First do no harm: Byres balances banks

The arrival of the fintech train and the very public questioning of Australia's financial institutions are creating a perfect storm for the country’s regulators, with Wayne Byres, chairman of the Australian Prudential Regulation Authority (APRA) telling ASIC’s 2017 forum, “it’s a complex balancing act”.

Byres described the regulator as walking a tightrope across a financial system undergoing change at pace, one “bookended by safety and stability” - but there are many other factors at play.

“While safety is our primary objective, parliament has been very clear that we are not to pursue safety-at-all-costs," he said.

"We have a mandate that asks us to think about safety but balance it with considerations of competition and contestability, competitive neutrality and efficiency - to balance all those things and do so in a way that promotes financial stability.

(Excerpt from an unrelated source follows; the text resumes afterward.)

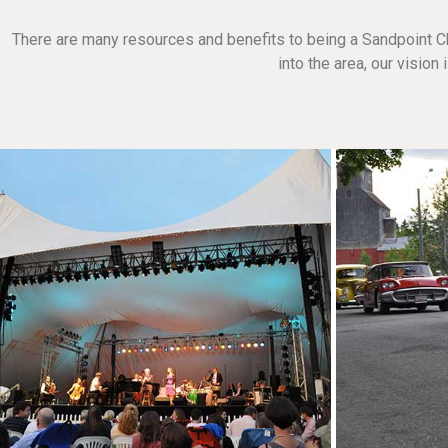
There are many resources and benefits to being a Sandpoint C
into the area, our visio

"It's a complex balancing act to get the regulatory settings right, that achieve the safety the community is looking for, but at the same time facilitate competition within it."
 

Sustainable competition

Byres said there were instances when the regulator "intervenes to dampen competitive instincts", but this should not be seen as a compromise of values or mission.

“The discussion that’s all through the papers on housing is a classic example. We are trying to dampen some of the competitive enthusiasm amongst housing lenders, we make no apologies for that, by all means lenders can compete on price, on service standards and products - but competing on underwriting standards is not actually in the interests of either lenders or borrowers," he said.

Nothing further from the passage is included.